SOURCE RECORDS START

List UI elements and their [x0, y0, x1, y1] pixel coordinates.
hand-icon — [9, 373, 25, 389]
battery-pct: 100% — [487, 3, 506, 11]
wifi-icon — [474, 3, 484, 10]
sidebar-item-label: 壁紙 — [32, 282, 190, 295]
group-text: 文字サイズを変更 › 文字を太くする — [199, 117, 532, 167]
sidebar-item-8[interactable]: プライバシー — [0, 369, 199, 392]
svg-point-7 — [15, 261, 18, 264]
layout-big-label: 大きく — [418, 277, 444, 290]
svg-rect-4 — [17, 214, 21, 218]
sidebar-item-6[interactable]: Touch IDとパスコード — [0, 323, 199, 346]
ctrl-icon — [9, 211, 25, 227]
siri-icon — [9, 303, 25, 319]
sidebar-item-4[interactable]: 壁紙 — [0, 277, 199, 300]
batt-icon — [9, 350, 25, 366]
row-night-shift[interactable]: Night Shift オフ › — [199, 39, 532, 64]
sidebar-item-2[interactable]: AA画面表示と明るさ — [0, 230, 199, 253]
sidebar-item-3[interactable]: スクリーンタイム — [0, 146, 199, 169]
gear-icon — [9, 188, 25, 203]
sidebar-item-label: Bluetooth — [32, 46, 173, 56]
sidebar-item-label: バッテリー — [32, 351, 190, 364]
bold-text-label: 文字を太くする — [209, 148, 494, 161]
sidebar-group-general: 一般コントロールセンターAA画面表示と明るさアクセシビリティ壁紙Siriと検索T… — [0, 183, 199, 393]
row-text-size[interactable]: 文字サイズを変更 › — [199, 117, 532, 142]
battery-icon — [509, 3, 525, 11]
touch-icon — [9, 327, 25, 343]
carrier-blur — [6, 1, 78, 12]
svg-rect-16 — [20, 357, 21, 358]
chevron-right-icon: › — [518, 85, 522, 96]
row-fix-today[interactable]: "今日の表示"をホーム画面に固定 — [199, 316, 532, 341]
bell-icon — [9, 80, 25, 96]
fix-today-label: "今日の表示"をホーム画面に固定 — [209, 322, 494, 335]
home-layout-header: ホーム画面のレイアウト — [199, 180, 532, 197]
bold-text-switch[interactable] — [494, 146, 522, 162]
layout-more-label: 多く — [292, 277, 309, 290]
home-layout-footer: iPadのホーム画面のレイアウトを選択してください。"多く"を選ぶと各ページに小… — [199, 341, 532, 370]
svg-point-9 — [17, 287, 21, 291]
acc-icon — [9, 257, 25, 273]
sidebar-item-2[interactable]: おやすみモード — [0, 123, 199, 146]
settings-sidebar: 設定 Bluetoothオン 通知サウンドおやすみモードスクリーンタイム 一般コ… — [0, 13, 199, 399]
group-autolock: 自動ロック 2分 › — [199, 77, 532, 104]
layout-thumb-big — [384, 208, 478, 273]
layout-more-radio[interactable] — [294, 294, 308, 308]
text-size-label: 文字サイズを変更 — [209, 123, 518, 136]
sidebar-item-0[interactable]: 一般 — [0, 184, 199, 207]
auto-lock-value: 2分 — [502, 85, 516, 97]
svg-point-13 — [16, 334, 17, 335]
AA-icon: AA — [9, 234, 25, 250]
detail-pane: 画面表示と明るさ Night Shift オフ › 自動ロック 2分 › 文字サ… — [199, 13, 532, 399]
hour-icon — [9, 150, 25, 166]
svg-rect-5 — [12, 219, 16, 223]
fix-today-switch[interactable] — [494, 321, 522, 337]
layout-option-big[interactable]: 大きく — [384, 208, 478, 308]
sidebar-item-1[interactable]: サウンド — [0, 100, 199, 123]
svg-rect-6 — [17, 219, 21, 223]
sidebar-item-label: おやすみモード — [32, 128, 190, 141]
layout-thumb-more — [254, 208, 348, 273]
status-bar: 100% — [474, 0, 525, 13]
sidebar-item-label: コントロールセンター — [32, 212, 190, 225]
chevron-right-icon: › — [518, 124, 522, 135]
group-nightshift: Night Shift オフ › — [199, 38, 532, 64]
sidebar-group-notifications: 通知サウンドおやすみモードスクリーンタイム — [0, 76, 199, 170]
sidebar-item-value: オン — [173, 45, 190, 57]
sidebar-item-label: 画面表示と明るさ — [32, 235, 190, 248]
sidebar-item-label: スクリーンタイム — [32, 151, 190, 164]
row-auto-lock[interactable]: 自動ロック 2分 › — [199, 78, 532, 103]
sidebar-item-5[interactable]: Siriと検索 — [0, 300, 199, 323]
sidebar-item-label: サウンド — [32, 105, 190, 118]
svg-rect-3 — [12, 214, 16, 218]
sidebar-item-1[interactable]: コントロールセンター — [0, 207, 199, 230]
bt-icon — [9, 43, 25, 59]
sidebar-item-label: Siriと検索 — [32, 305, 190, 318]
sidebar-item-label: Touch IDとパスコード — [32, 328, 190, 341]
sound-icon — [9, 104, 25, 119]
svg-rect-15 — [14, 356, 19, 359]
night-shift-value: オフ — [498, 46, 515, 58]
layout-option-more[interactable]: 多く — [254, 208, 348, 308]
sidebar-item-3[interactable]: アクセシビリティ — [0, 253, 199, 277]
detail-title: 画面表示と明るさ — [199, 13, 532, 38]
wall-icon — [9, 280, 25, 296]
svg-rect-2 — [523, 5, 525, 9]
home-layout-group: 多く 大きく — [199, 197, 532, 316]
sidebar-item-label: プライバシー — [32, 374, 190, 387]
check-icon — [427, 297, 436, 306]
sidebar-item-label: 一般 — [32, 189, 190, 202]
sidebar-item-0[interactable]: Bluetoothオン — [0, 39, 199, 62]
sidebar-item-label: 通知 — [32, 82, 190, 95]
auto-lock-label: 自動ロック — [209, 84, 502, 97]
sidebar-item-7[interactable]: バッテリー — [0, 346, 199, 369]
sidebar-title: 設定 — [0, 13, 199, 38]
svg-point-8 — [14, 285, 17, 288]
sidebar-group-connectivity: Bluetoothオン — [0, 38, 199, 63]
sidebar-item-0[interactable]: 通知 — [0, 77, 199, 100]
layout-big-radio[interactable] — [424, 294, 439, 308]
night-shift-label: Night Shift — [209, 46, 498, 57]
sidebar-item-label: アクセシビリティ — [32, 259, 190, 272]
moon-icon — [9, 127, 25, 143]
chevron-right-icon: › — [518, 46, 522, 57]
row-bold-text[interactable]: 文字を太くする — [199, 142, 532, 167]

SOURCE RECORDS END
SOURCE RECORDS START

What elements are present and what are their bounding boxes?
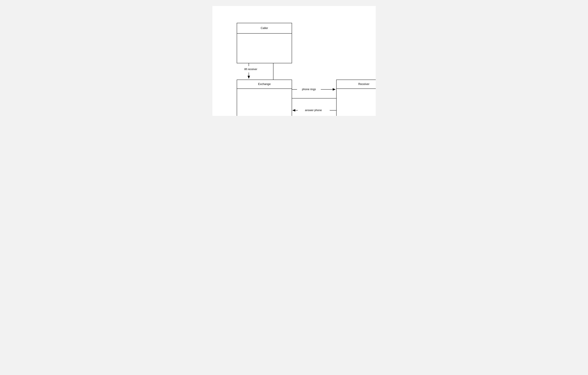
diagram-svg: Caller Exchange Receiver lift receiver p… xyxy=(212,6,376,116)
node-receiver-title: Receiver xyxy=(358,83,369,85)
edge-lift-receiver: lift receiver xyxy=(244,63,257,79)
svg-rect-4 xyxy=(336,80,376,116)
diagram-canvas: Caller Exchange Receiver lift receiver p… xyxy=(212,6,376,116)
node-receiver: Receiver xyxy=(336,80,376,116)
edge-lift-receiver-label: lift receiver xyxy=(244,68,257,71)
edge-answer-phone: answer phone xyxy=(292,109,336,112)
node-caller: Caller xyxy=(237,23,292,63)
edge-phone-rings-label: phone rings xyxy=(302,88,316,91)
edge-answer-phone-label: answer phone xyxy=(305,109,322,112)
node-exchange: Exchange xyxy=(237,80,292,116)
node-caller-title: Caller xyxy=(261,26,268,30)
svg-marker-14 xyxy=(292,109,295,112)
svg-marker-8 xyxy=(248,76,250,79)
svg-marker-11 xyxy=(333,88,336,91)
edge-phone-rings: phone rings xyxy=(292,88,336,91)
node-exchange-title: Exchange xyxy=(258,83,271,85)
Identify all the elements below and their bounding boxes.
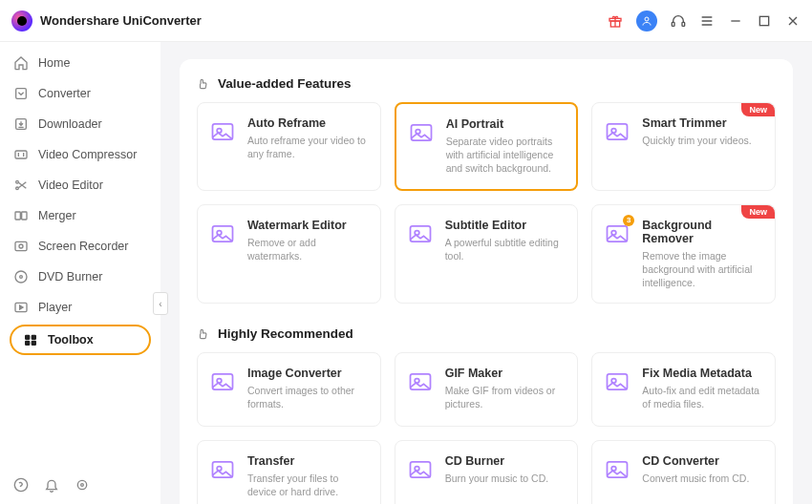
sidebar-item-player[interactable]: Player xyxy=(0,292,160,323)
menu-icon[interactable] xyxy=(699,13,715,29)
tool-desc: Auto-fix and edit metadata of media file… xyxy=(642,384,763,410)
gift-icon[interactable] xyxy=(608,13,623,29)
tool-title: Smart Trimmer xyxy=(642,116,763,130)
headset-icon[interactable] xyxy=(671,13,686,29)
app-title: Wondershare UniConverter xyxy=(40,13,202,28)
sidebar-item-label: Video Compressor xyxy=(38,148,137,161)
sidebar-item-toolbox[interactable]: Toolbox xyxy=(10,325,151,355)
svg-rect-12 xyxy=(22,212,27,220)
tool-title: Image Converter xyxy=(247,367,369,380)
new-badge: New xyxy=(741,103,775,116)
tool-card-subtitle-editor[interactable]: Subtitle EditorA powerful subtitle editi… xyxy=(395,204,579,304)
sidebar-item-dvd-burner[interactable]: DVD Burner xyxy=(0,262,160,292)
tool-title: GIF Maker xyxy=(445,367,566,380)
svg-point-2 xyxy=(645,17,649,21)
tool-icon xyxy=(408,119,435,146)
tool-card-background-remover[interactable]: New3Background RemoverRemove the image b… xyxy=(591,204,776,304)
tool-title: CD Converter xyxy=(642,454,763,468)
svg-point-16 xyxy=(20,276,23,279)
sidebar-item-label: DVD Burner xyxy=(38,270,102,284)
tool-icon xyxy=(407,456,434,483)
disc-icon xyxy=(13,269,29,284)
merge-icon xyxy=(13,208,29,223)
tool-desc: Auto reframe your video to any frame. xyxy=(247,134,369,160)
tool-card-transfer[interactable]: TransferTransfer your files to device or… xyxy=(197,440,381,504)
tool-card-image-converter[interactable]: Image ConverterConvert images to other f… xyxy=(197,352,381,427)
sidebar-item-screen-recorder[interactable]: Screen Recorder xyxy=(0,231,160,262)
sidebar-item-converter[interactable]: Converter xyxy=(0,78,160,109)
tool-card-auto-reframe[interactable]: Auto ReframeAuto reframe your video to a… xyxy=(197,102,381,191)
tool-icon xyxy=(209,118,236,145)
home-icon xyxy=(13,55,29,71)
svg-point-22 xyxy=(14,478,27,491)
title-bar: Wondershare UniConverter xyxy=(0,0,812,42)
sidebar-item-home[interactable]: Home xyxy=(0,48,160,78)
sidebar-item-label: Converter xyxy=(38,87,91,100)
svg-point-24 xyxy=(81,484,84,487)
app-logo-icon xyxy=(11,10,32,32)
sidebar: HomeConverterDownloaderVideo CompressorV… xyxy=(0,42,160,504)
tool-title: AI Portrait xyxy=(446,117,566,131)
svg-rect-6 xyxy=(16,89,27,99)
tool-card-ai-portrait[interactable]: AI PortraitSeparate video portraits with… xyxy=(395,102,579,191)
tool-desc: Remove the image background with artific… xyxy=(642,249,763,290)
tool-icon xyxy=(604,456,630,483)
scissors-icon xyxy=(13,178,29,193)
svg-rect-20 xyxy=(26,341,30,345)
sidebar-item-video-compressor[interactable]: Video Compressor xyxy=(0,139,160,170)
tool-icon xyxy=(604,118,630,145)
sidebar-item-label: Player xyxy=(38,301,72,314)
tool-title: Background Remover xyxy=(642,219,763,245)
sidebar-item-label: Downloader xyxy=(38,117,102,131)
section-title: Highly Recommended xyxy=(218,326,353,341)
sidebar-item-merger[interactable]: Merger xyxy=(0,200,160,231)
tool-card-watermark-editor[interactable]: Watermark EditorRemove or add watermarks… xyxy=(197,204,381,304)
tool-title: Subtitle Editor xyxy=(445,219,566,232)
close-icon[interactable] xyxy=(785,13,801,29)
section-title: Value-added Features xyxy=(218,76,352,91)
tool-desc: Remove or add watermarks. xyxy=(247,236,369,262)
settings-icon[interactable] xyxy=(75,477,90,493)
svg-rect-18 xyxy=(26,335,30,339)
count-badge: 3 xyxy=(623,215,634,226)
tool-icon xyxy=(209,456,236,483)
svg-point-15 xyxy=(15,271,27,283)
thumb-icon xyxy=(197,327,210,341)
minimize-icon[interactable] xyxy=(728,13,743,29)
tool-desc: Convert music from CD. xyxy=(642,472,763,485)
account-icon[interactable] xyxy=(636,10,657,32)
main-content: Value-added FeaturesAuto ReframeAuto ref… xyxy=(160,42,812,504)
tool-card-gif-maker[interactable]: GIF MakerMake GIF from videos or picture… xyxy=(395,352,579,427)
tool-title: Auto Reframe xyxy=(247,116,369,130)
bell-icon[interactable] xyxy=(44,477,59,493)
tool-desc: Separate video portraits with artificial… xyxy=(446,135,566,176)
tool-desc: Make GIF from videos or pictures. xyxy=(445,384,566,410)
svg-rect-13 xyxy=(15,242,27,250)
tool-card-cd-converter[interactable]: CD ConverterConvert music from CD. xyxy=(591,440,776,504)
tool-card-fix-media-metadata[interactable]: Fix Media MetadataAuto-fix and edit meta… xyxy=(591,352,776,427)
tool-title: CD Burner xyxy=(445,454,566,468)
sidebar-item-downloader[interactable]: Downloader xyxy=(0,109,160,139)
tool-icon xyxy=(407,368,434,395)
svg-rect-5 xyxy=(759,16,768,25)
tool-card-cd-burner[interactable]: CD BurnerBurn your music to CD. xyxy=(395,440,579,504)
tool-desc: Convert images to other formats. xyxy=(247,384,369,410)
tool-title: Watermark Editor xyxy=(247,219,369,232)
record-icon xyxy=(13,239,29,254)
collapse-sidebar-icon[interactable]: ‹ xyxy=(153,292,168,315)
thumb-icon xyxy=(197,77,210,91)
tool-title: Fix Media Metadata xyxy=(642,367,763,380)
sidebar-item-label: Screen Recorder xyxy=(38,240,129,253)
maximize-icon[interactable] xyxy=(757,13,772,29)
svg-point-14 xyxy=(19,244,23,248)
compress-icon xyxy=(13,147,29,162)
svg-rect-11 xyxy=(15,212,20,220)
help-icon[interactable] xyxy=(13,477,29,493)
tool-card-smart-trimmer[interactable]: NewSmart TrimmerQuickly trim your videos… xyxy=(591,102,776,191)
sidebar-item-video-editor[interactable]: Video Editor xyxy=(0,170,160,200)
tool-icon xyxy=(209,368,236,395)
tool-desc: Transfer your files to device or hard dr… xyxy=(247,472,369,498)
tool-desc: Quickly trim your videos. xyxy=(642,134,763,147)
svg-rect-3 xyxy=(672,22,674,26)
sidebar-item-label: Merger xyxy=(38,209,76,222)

SOURCE RECORDS END
SOURCE RECORDS START

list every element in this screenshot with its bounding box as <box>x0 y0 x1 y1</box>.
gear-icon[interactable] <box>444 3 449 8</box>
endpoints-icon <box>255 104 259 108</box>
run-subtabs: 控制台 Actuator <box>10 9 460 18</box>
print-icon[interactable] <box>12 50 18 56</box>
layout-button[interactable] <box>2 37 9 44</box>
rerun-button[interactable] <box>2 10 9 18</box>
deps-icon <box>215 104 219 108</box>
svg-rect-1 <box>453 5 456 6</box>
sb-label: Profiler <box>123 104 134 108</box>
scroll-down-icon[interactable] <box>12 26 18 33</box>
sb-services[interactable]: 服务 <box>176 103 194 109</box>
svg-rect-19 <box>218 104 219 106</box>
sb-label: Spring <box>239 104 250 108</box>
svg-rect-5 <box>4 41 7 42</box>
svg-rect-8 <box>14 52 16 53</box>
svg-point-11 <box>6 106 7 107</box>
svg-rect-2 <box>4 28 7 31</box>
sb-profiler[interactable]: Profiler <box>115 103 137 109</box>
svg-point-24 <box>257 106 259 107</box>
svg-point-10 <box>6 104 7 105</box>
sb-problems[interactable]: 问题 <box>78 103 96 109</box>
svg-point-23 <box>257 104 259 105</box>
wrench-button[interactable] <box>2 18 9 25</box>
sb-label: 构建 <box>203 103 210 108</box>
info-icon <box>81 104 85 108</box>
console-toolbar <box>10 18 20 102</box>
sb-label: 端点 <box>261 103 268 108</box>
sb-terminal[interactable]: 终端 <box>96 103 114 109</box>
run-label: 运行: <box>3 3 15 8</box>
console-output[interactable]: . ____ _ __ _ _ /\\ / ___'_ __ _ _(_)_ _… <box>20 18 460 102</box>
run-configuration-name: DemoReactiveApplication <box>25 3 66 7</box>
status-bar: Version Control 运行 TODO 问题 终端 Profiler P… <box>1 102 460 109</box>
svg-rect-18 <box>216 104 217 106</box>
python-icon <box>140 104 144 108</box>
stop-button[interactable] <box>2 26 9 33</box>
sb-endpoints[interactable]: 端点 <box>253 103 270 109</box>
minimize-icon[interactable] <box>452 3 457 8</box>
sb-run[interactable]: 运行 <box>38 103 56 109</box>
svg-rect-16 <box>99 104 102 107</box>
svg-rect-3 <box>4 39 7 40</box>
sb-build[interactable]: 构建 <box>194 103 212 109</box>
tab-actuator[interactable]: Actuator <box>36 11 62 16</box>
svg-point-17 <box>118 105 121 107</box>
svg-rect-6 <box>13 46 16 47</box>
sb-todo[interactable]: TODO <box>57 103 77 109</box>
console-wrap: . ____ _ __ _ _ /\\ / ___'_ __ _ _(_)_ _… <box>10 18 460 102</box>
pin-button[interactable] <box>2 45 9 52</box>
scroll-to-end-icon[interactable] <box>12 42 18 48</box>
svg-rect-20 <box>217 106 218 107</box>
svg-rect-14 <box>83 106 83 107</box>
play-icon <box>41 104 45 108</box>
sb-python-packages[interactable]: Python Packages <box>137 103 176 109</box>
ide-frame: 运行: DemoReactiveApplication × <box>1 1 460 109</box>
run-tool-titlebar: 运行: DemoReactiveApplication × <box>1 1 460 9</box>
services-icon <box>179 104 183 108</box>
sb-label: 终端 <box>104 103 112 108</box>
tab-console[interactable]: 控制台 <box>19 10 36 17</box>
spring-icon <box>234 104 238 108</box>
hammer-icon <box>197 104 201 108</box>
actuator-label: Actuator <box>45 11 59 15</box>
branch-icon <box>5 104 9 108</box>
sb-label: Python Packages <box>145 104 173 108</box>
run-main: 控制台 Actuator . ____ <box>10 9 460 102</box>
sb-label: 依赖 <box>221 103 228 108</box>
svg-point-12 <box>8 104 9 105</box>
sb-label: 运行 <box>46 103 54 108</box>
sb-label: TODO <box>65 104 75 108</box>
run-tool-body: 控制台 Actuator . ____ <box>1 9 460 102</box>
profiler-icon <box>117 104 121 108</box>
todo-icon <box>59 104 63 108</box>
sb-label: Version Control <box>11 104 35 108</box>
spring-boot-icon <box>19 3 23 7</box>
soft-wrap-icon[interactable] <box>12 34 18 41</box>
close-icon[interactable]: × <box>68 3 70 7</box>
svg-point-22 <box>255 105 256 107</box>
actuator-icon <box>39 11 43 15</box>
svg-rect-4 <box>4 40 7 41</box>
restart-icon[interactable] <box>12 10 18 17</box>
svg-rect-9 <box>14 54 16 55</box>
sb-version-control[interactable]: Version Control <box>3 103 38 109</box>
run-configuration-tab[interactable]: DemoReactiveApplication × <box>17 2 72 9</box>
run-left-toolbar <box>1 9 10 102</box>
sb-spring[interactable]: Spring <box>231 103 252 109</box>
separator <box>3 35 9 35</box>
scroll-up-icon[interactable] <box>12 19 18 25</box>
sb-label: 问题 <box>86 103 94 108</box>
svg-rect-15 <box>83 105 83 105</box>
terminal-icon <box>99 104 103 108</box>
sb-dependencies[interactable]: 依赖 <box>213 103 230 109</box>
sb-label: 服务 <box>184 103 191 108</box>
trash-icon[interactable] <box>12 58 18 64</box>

SOURCE RECORDS END

## [TASK INSTRUCTIONS]
Check each line of the material for the string "wrap" and say how many lines have it. Give the number only.

## [YOUR RESPONSE]
2